Y Tay, M Dehghani, V Q. Tran, X Garcia, D Bahri, T Schuster, H S Zheng, N Houlsby, D Metzler

[Google Research]

统一的语言学习范式。现有的预训练模型，一般都是针对某一类问题的。到目前为止，对于什么是正确的架构和预训练设置，似乎仍然没有共识。本文提出一种统一的预训练模型框架，在不同的数据集和设置中都是有效的。将架构原型与预训练目标分开，这两个概念通常被混为一谈。为NLP中的自监督提出一种普遍而统一的观点，并展示了不同的预训练目标是如何相互投射的，以及不同目标之间的插值是如何奏效的。本文提出Mixture-of-Denoisers（MoD），一种将不同的预训练范式结合起来的预训练目标。提出了模式切换的概念，下游的微调与特定的预训练方案相关。进行了广泛的消融实验来比较多种预训练目标，发现所提出方法在多种不同的设置中超越了T5和/或类似GPT的模型，从而推动了Pareto-frontier的发展。将所提出模型扩展到20B参数，在50个公认的有监督NLP任务上取得了SOTA性能，这些任务包括语言生成(自动和人工评估)、语言理解、文本分类、问题回答、常识推理、长文本推理、结构化知识基础和信息检索。所提出模型在语境学习方面也取得了很好的效果，在零次SuperGLUE上超过了175B GPT-3，在单次摘要上是T5-XXL性能的三倍。

Existing pre-trained models are generally geared towards a particular class of problems. To date, there seems to be still no consensus on what the right architecture and pre-training setup should be. This paper presents a unified framework for pre-training models that are universally effective across datasets and setups. We begin by disentangling architectural archetypes with pre-training objectives -- two concepts that are commonly conflated. Next, we present a generalized and unified perspective for self-supervision in NLP and show how different pre-training objectives can be cast as one another and how interpolating between different objectives can be effective.
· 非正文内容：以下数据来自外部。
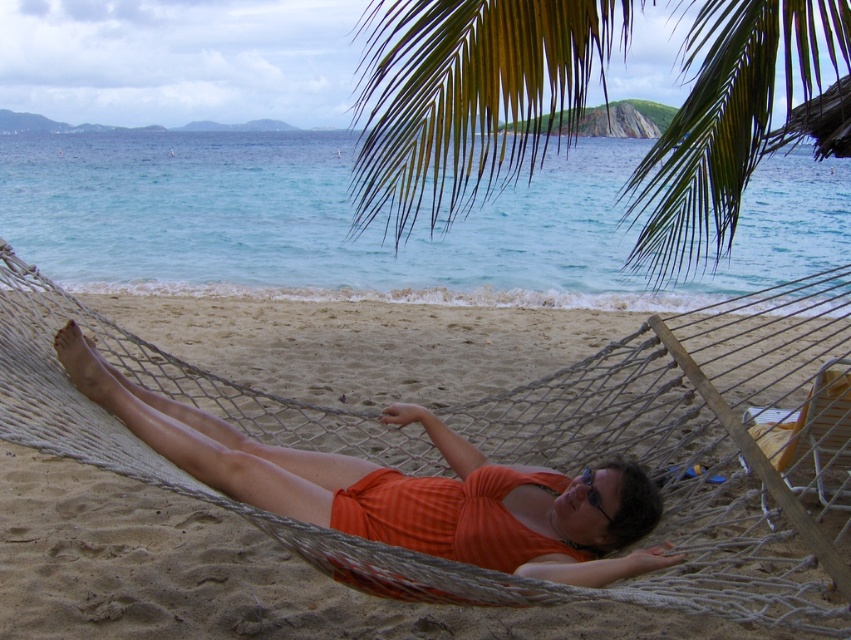 You are a photographer trying to capture the transparent plastic goggles at center without the green leafy palm tree at upper center blocking the view. Can you adjust your position so that the palm tree is no longer in front of the goggles?

The green leafy palm tree at upper center is positioned over transparent plastic goggles at center, so moving your position to the side or behind the goggles might allow you to capture them without the palm tree blocking the view.

You are planning to install a new hammock in your backyard and want to ensure there is enough space between the two support posts. The hammock you want is the same size as the orange fabric hammock at center. Given that the green leafy palm tree at upper center is taller than the hammock, does the tree height affect the distance needed between the posts for the hammock?

The height of the green leafy palm tree at upper center does not affect the distance needed between the support posts for the orange fabric hammock at center, as the tree is taller but the hammock requires spacing based on its own dimensions, not the tree height.

You are a photographer trying to capture the orange fabric hammock at center while ensuring the green leafy palm tree at upper center isn not blocking the view. Based on their positions, can you position yourself so that the palm tree doesn t obstruct the hammock?

The green leafy palm tree at upper center is located above the orange fabric hammock at center, so positioning yourself directly below or to the side of the hammock would keep the palm tree from blocking the view. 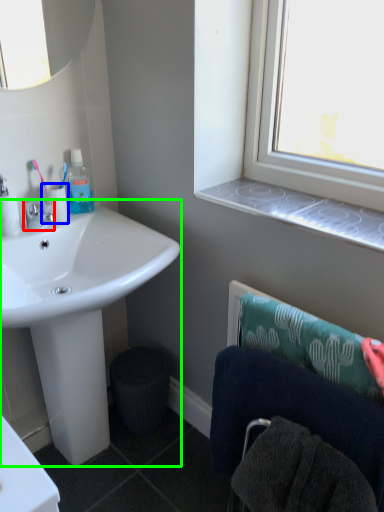 Question: Which is nearer to the tap (highlighted by a red box)? toilet paper (highlighted by a blue box) or sink (highlighted by a green box).

Choices:
 (A) toilet paper
 (B) sink

Answer: (A) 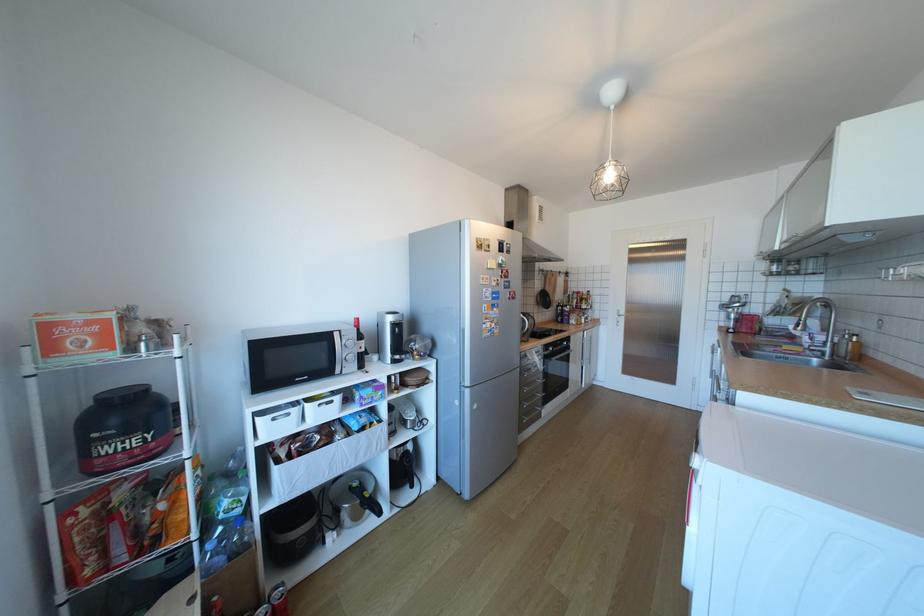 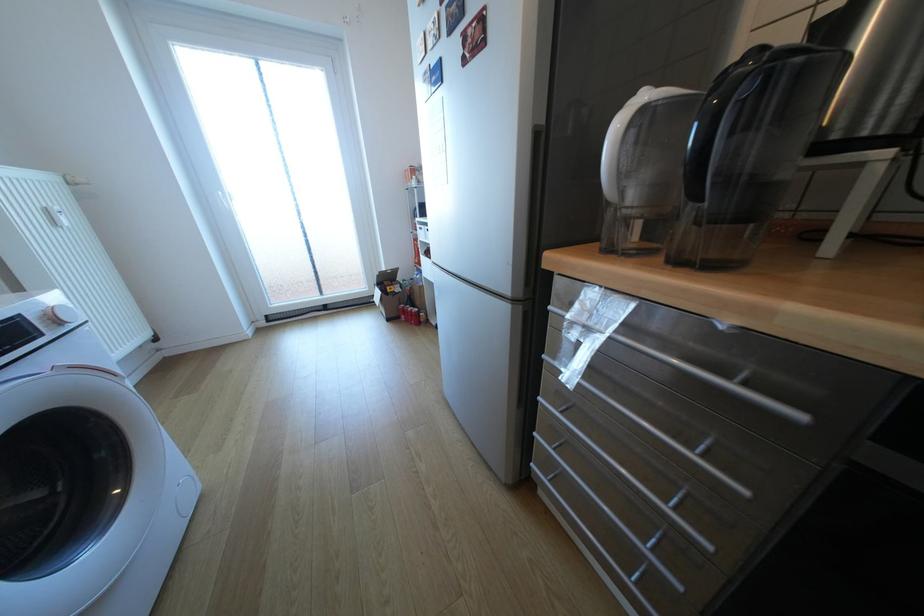 Question: I am providing you with two images of the same scene from different viewpoints. Please identify which objects are invisible in image2.

Choices:
 (A) red soda can
 (B) metallic dish
 (C) metal drawer handle
 (D) microwave door handle

Answer: (D) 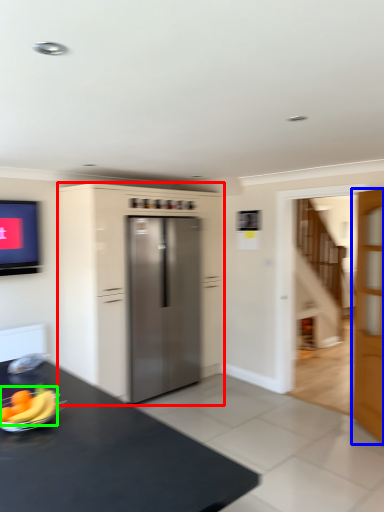 Question: Based on their relative distances, which object is nearer to cabinetry (highlighted by a red box)? Choose from door (highlighted by a blue box) and banana (highlighted by a green box).

Choices:
 (A) door
 (B) banana

Answer: (A) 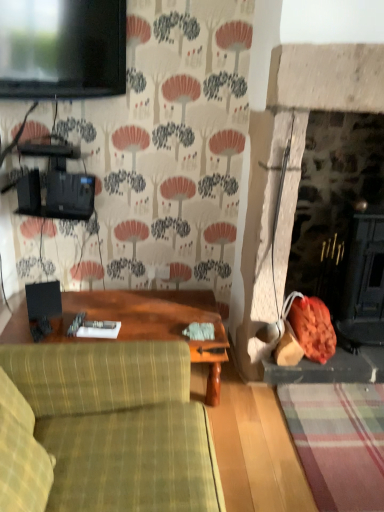 Measure the distance between green plaid fabric couch at lower left and camera.

The depth of green plaid fabric couch at lower left is 3.83 feet.

Image resolution: width=384 pixels, height=512 pixels. Find the location of `green plaid fabric couch at lower left`. green plaid fabric couch at lower left is located at coordinates (119, 425).

This screenshot has width=384, height=512. Describe the element at coordinates (62, 49) in the screenshot. I see `matte black tv at upper left` at that location.

You are a GUI agent. You are given a task and a screenshot of the screen. Output one action in this format:
    pyautogui.click(x=<x>, y=<y>)
    Task: Click on the green plaid fabric couch at lower left
    This screenshot has height=512, width=384.
    Given the screenshot: What is the action you would take?
    pyautogui.click(x=119, y=425)

Are matte black tv at upper left and green plaid fabric couch at lower left located far from each other?

Yes, matte black tv at upper left and green plaid fabric couch at lower left are quite far apart.

Is matte black tv at upper left to the left of green plaid fabric couch at lower left from the viewer's perspective?

Indeed, matte black tv at upper left is positioned on the left side of green plaid fabric couch at lower left.

Consider the image. From a real-world perspective, which is physically below, matte black tv at upper left or green plaid fabric couch at lower left?

In real-world perspective, green plaid fabric couch at lower left is lower.

Can you confirm if green plaid fabric couch at lower left is thinner than matte black tv at upper left?

Incorrect, the width of green plaid fabric couch at lower left is not less than that of matte black tv at upper left.

Identify the location of studio couch that is in front of the matte black tv at upper left. Image resolution: width=384 pixels, height=512 pixels. (119, 425).

From a real-world perspective, is green plaid fabric couch at lower left beneath matte black tv at upper left?

Indeed, from a real-world perspective, green plaid fabric couch at lower left is positioned beneath matte black tv at upper left.

How different are the orientations of green plaid fabric couch at lower left and matte black tv at upper left in degrees?

52 degrees separate the facing orientations of green plaid fabric couch at lower left and matte black tv at upper left.

Is wooden table at center smaller than matte black tv at upper left?

No, wooden table at center is not smaller than matte black tv at upper left.

This screenshot has height=512, width=384. I want to click on television above the wooden table at center (from a real-world perspective), so click(x=62, y=49).

Choose the correct answer: Is wooden table at center inside matte black tv at upper left or outside it?

The correct answer is: outside.

Can you confirm if wooden table at center is thinner than matte black tv at upper left?

Incorrect, the width of wooden table at center is not less than that of matte black tv at upper left.

Is green plaid fabric couch at lower left at the left side of wooden table at center?

In fact, green plaid fabric couch at lower left is to the right of wooden table at center.

Is green plaid fabric couch at lower left far away from wooden table at center?

No, green plaid fabric couch at lower left is not far from wooden table at center.

Considering the sizes of green plaid fabric couch at lower left and wooden table at center in the image, is green plaid fabric couch at lower left wider or thinner than wooden table at center?

Clearly, green plaid fabric couch at lower left has more width compared to wooden table at center.

From a real-world perspective, does green plaid fabric couch at lower left sit lower than wooden table at center?

Actually, green plaid fabric couch at lower left is physically above wooden table at center in the real world.

Does matte black tv at upper left have a smaller size compared to wooden table at center?

Yes, matte black tv at upper left is smaller than wooden table at center.

Would you say wooden table at center is part of matte black tv at upper left's contents?

No.

From the image's perspective, is matte black tv at upper left on wooden table at center?

Yes, from the image's perspective, matte black tv at upper left is over wooden table at center.

From the picture: Is wooden table at center at the back of matte black tv at upper left?

No, matte black tv at upper left's orientation is not away from wooden table at center.

Which is in front, point (208, 356) or point (142, 385)?

Positioned in front is point (142, 385).

Which of these two, wooden table at center or green plaid fabric couch at lower left, is bigger?

green plaid fabric couch at lower left is bigger.

From a real-world perspective, is wooden table at center on top of green plaid fabric couch at lower left?

No.

Considering the positions of objects wooden table at center and green plaid fabric couch at lower left in the image provided, who is behind, wooden table at center or green plaid fabric couch at lower left?

wooden table at center is further from the camera.

The image size is (384, 512). Find the location of `television that appears behind the green plaid fabric couch at lower left`. television that appears behind the green plaid fabric couch at lower left is located at coordinates (62, 49).

Where is `studio couch below the matte black tv at upper left (from the image's perspective)`? studio couch below the matte black tv at upper left (from the image's perspective) is located at coordinates (119, 425).

Based on their spatial positions, is wooden table at center or matte black tv at upper left closer to green plaid fabric couch at lower left?

The object closer to green plaid fabric couch at lower left is wooden table at center.

Considering their positions, is matte black tv at upper left positioned closer to green plaid fabric couch at lower left than wooden table at center?

Based on the image, wooden table at center appears to be nearer to green plaid fabric couch at lower left.

Estimate the real-world distances between objects in this image. Which object is further from wooden table at center, green plaid fabric couch at lower left or matte black tv at upper left?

We then propose Mixture-of-Denoisers (MoD), a pre-training objective that combines diverse pre-training paradigms together. We furthermore introduce a notion of mode switching, wherein downstream fine-tuning is associated with specific pre-training schemes. We conduct extensive ablative experiments to compare multiple pre-training objectives and find that our method pushes the Pareto-frontier by outperforming T5 and/or GPT-like models across multiple diverse setups. Finally, by scaling our model up to 20B parameters, we achieve SOTA performance on 50 well-established supervised NLP tasks ranging from language generation (with automated and human evaluation), language understanding, text classification, question answering, commonsense reasoning, long text reasoning, structured knowledge grounding and information retrieval. Our model also achieve strong results at in-context learning, outperforming 175B GPT-3 on zero-shot SuperGLUE and tripling the performance of T5-XXL on one-shot summarization. We release Flax-based T5X model checkpoints for the 20B model at this https URL.

https://arxiv.org/abs/2205.05131

2、[LG] Few-Shot Parameter-Efficient Fine-Tuning is Better and Cheaper than In-Context Learning

H Liu, D Tam, M Muqeeth, J Mohta, T Huang, M Bansal, C Raffel

[University of North Carolina at Chapel Hill]

少次参数高效微调比上下文学习更好更便宜。少次上下文学习(ICL)使预训练的语言模型在没有任何基于梯度训练的情况下，通过输入少量的训练样本来完成一个之前没见过的任务。ICL产生了大量计算、内存和存储成本，因为其涉及到每次预测时对所有训练样本的处理。参数高效的微调(如适配器模块、提示微调、稀疏更新方法等)提供了另一种范式，即训练一小部分参数以使模型能执行新任务。本文严格比较了少次ICL和参数高效微调，并证明后者提供了更好的精度，以及显著降低的计算成本。在此过程中，提出一种新的参数高效微调方法(IA)³，通过习得向量来扩展激活，在引入相对较少新参数的情况下获得更强性能。本文还提出一种基于T0模型的简单方法T-Few，可应用于新任务，而不需要特定的任务微调或修改。将T-Few应用于RAFT基准，验证了它在完全未见过的任务上的有效性，首次达到了超人类的性能，并优于最先进性能6%。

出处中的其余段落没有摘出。